> Instructions to follow
Within this material, find every line where the string "item" appears, and copy it out.

> Listed records

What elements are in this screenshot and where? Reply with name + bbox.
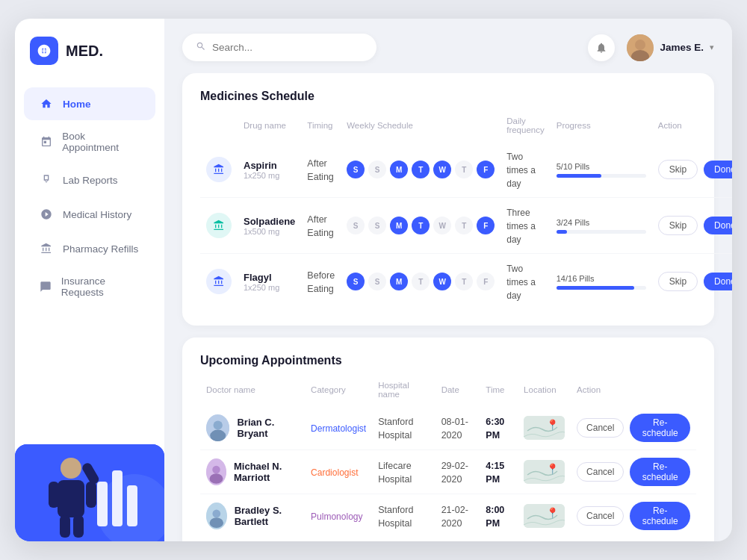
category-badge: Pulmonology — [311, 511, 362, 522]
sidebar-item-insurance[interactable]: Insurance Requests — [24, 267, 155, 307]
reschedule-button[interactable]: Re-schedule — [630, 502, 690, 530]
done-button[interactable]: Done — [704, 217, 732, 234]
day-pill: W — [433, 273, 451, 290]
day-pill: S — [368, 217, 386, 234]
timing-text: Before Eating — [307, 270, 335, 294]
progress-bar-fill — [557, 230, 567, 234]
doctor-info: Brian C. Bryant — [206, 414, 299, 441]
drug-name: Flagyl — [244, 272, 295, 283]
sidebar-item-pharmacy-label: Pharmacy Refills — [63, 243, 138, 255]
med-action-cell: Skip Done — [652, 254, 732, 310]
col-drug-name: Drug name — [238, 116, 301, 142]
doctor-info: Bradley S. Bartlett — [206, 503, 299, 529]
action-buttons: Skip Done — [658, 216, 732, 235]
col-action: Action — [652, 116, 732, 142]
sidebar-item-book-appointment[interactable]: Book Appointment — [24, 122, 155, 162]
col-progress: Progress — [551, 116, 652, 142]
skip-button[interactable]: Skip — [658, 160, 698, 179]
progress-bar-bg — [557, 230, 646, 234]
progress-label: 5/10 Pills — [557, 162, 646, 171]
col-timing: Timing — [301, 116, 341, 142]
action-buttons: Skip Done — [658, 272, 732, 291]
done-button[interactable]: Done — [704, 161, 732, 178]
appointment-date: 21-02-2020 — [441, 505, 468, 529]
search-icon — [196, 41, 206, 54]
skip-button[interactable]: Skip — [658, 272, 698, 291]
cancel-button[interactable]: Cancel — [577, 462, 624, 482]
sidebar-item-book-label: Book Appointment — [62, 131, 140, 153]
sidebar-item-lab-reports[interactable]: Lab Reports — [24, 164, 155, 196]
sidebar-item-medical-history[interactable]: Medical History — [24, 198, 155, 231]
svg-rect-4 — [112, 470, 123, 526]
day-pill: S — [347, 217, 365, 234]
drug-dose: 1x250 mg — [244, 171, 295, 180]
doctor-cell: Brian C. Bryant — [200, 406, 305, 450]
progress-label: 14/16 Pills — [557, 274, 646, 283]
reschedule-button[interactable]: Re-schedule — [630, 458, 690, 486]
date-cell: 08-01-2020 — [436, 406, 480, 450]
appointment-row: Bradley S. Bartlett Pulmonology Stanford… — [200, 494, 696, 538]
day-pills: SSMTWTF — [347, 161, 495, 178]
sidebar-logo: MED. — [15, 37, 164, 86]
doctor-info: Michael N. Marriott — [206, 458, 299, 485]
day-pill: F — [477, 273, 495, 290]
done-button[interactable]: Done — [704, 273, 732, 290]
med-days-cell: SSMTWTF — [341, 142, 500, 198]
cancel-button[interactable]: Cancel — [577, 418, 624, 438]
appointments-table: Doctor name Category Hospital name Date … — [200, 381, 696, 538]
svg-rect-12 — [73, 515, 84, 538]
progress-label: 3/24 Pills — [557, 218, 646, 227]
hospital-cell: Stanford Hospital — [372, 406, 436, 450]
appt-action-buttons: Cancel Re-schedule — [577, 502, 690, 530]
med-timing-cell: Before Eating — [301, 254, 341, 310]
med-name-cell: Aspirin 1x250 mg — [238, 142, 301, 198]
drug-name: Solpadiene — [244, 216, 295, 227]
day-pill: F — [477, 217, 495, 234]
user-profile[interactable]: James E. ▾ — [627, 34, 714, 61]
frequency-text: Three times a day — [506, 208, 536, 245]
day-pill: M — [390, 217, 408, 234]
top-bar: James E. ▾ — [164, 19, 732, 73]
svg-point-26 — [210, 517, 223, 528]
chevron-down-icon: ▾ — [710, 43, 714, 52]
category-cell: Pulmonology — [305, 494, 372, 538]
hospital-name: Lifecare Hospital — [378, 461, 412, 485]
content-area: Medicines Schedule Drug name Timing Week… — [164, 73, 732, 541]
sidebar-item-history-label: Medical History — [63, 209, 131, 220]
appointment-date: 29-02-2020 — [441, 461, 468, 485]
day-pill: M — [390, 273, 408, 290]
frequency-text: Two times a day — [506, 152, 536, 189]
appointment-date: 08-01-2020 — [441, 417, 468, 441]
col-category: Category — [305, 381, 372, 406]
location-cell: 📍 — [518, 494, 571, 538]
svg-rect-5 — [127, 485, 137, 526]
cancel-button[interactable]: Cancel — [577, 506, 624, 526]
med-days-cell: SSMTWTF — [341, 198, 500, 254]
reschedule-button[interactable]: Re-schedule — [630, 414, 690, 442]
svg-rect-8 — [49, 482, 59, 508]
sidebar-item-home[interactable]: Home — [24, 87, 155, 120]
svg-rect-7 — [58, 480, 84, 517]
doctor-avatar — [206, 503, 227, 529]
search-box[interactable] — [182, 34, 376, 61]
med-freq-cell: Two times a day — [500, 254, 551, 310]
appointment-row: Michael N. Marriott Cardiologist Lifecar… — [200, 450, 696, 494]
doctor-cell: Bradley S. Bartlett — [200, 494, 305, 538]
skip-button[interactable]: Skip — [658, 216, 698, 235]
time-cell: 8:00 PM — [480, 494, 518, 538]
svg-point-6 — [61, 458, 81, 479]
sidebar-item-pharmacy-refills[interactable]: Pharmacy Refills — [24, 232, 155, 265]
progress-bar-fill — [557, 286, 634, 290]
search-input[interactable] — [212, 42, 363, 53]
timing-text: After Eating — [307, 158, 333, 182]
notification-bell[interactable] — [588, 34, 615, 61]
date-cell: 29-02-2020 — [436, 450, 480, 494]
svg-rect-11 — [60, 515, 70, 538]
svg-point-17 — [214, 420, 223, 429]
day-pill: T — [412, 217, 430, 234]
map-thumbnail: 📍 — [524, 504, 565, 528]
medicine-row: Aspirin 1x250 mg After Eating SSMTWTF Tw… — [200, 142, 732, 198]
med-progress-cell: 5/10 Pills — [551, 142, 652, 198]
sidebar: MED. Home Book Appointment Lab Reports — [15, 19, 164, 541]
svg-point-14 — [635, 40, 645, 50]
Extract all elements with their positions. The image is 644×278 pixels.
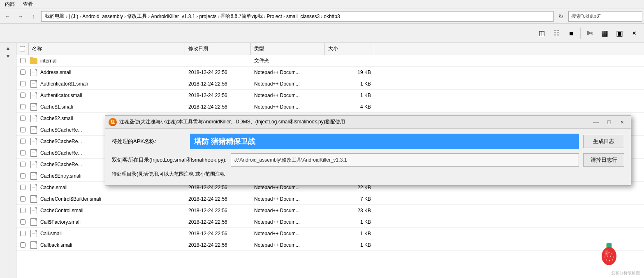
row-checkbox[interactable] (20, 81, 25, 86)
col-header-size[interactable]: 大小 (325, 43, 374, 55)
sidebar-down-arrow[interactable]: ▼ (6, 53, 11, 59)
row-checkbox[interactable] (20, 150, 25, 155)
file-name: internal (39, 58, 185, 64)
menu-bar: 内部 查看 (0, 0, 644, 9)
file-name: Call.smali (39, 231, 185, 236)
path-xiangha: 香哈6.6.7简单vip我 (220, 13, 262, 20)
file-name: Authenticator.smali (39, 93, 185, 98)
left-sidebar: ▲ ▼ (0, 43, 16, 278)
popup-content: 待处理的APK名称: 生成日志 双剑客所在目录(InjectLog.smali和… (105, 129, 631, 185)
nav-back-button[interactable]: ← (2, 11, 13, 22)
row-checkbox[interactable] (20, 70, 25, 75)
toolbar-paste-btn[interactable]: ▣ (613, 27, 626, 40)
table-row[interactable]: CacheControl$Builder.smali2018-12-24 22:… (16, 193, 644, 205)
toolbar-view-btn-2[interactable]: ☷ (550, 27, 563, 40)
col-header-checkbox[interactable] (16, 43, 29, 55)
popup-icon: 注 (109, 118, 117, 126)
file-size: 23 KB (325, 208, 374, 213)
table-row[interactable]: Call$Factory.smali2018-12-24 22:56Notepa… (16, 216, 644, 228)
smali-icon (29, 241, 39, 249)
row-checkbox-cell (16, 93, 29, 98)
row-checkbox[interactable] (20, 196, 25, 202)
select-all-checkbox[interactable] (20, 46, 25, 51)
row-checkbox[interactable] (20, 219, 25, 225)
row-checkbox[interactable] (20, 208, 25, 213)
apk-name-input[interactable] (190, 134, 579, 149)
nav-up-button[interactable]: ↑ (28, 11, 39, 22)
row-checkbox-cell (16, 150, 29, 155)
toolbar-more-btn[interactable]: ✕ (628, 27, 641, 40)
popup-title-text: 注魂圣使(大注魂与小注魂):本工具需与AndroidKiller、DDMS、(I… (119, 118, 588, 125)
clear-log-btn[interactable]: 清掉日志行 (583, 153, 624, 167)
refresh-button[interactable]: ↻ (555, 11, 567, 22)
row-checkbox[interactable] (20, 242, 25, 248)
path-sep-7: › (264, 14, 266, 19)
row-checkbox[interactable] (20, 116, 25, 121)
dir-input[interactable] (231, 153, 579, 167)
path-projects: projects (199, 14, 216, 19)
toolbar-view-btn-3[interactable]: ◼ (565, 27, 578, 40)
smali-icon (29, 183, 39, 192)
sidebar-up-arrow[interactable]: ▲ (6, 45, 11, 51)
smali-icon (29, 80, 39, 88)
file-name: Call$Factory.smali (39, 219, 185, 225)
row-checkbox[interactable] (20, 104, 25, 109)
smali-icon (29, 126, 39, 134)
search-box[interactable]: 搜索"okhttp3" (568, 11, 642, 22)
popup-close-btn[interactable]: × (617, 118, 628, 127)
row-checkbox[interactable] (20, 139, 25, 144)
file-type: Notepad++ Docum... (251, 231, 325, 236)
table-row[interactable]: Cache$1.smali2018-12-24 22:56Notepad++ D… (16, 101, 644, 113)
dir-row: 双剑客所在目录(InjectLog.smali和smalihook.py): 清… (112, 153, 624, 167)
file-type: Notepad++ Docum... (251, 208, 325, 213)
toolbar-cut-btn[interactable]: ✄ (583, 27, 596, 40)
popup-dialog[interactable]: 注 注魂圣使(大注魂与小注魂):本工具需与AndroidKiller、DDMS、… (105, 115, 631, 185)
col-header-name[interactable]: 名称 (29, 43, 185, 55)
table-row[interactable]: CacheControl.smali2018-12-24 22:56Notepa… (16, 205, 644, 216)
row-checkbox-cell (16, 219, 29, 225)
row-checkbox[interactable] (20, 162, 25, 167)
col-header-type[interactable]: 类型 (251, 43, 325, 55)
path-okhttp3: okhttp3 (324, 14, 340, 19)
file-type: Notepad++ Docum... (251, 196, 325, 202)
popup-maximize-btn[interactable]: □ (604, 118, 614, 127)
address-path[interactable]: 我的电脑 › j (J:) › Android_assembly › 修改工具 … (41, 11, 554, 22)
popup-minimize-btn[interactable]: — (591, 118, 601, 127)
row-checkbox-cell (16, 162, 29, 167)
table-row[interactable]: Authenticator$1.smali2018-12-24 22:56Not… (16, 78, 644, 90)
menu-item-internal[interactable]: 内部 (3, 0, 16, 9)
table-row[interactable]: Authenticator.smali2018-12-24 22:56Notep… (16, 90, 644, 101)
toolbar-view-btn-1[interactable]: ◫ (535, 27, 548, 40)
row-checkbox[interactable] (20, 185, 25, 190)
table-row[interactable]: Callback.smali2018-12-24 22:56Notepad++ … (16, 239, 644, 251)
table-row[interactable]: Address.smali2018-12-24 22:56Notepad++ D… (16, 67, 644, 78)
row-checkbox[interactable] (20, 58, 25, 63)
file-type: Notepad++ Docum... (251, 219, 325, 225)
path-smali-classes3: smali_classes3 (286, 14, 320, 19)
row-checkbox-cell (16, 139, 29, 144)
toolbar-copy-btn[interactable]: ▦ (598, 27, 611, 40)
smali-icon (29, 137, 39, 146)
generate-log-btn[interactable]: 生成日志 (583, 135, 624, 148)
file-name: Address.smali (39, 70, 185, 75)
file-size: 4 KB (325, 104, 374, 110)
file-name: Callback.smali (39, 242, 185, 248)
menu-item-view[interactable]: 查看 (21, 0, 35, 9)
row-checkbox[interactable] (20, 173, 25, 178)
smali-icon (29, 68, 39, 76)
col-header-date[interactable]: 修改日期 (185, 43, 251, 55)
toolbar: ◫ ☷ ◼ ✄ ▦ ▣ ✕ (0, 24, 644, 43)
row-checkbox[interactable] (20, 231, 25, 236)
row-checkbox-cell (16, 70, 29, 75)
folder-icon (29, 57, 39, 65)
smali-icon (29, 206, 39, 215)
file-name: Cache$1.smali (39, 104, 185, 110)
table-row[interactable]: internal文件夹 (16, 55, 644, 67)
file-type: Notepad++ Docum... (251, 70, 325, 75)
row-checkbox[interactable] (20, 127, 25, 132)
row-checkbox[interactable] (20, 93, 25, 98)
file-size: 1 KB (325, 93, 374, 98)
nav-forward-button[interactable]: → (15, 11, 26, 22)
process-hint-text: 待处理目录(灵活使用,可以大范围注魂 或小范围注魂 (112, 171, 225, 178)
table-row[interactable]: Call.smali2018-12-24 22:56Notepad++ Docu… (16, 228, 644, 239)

> Answer space
sidebar-item-insurance[interactable]: Insurance Requests — [24, 267, 155, 307]
sidebar-item-pharmacy-label: Pharmacy Refills — [63, 243, 138, 255]
sidebar-item-book-appointment[interactable]: Book Appointment — [24, 122, 155, 162]
sidebar-item-book-label: Book Appointment — [62, 131, 140, 153]
sidebar-item-lab-reports[interactable]: Lab Reports — [24, 164, 155, 196]
sidebar-item-medical-history[interactable]: Medical History — [24, 198, 155, 231]
sidebar-item-history-label: Medical History — [63, 209, 131, 220]
sidebar-item-home[interactable]: Home — [24, 87, 155, 120]
sidebar-item-pharmacy-refills[interactable]: Pharmacy Refills — [24, 232, 155, 265]
menu-item-internal[interactable]: 内部 (3, 0, 16, 9)
menu-item-view[interactable]: 查看 (21, 0, 35, 9)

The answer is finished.